De belastingdienst legt een naheffingsaanslag loonheffing op van 23.100,00 euro aan de stamrecht-B.V., omdat zij van mening is dat de werknemer reeds voor het tot stand komen van het stamrecht over de ontslagvergoeding heeft beschikt. De stamrechtvoorziening is niet reeds ontstaan door tijdens de zitting bij de kantonrechter de bedoeling uit te spreken (en te laten vastleggen in het procesverbaal) om het bedrag aan te wenden voor een stamrecht. Schriftelijke vastlegging van de bedoelingen in een stamrechtovereenkomst is daarvoor noodzakelijk. De stamrecht-B.V. stelt dat zij het desbetreffende bedrag aan haar directeur-aandeelhouder, de werknemer, geleend heeft onder zakelijke voorwaarden en dat derhalve geen sprake is van afkoop van het stamrecht. Bovendien stelt de stamrecht-B.V. dat de naheffingsaanslag niet aan haar, maar aan het notariskantoor dan wel aan de ex-werkgever opgelegd had moeten worden.

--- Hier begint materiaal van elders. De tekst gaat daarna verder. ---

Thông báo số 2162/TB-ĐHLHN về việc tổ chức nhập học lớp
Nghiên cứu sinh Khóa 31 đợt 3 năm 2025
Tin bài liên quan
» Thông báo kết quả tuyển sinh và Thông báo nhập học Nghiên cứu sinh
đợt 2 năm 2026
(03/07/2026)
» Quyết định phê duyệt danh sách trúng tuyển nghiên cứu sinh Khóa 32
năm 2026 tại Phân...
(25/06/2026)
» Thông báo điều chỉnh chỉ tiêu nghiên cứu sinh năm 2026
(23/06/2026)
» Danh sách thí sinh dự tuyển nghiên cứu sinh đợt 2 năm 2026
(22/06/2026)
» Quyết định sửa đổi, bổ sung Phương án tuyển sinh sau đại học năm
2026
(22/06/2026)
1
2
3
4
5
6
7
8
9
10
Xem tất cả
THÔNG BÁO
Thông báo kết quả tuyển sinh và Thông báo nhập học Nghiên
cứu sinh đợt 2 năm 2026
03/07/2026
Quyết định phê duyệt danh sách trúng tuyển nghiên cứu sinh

In beroep stelt de rechtbank Den Haag de belastingdienst in het gelijk. Tot het tekenen van de stamrecht-overeenkomst op 24 juni 2004 zijn de wederzijdse verplichtingen onvoldoende bepaalbaar, waardoor die overeenkomst nog niet geacht kan worden te zijn overeengekomen. Het feit dat advies is ingewonnen bij de fiscaal adviseur, die op verzoek een concept stamrechtovereenkomst heeft opgesteld, verandert daar niets aan. Voor de rechtbank staat vast dat de stamrechtovereenkomst pas 24 juni 2004 tot stand is gekomen en dat de werknemer reeds vóór die datum de beschikking over het geld heeft gekregen. De stamrechtvrijstelling is derhalve ten onrechte toegepast. Ook het standpunt dat de naheffingsaanslag aan de ex-werkgever of het notariskantoor moest worden opgelegd in plaats van aan de stamrecht-B.V. wordt afgewezen. De stamrecht-B.V. is terecht aangemerkt als inhoudingsplichtige.

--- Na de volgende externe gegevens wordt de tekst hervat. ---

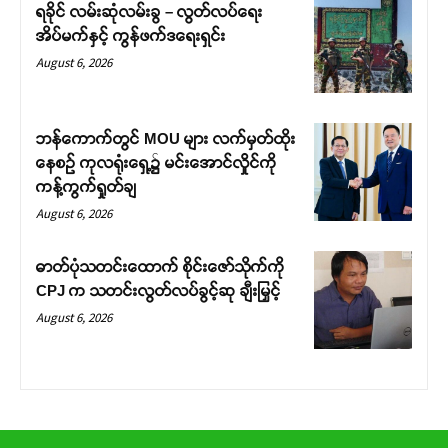
ရခိုင် လမ်းဆုံလမ်းခွ – လွတ်လပ်ရေး
အိပ်မက်နှင့် ကွန်ဖက်ဒရေးရှင်း
August 6, 2026
ဘန်ကောက်တွင် MOU များ လက်မှတ်ထိုး
နေစဉ် ကုလရုံးရှေ့၌ မင်းအောင်လှိုင်ကို
ကန့်ကွက်ရှုတ်ချ
August 6, 2026
ဓာတ်ပုံသတင်းထောက် စိုင်းဇော်သိုက်ကို
CPJ က သတင်းလွတ်လပ်ခွင့်ဆု ချီးမြှင့်
August 6, 2026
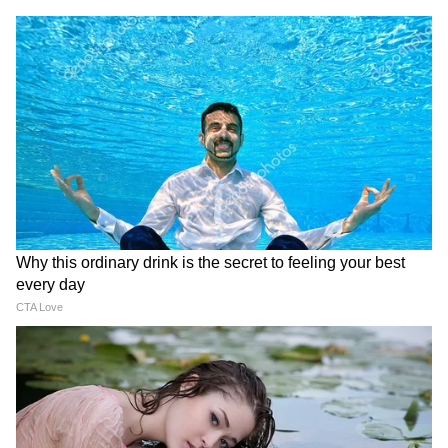
RECOMMENDED STORIES
JPSC Protest: ना बोल पा रहे ना
बेटा अबान अहमद हुआ सुपुर्द-ए-
खड़े हो पा रहे, कैसी है 15 दिन से
खाक, लेकिन मां देखने नहीं
अन्न त्यागे देवेंद्र महतो की हालत
आई...आखिर कहां है शाइस्ता परवीन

Er hoeft niet aan veel ingewikkelde voorwaarden te worden voldaan om bij een ontslagvergoeding gebruik te kunnen maken van de stamrechtvrijstelling (waardoor het bedrag van de ontslagvergoeding zonder inhoudingen kan worden uitbetaald). De voorwaarden die wel gelden worden echter heel strikt gehanteerd, zoals ook weer blijkt uit deze uitspraak. Wat verder opvalt is dat is nageheven bij de stamrecht-B.V. en niet, zoals ook had gekund, bijvoorbeeld bij de ex-werkgever. In deze keuze is de belastingdienst vrij maar het zou prettig zijn als het beleid zou zijn dat naheffing steeds plaatsvindt bij de stamrecht-B.V. De ex-werkgever heeft immers in feite in die fase vaak geen zicht meer op hetgeen met het geld gebeurt en bovendien wordt de naheffing feitelijk veroorzaakt door de gedragingen van de werknemer en de stamrecht-B.V.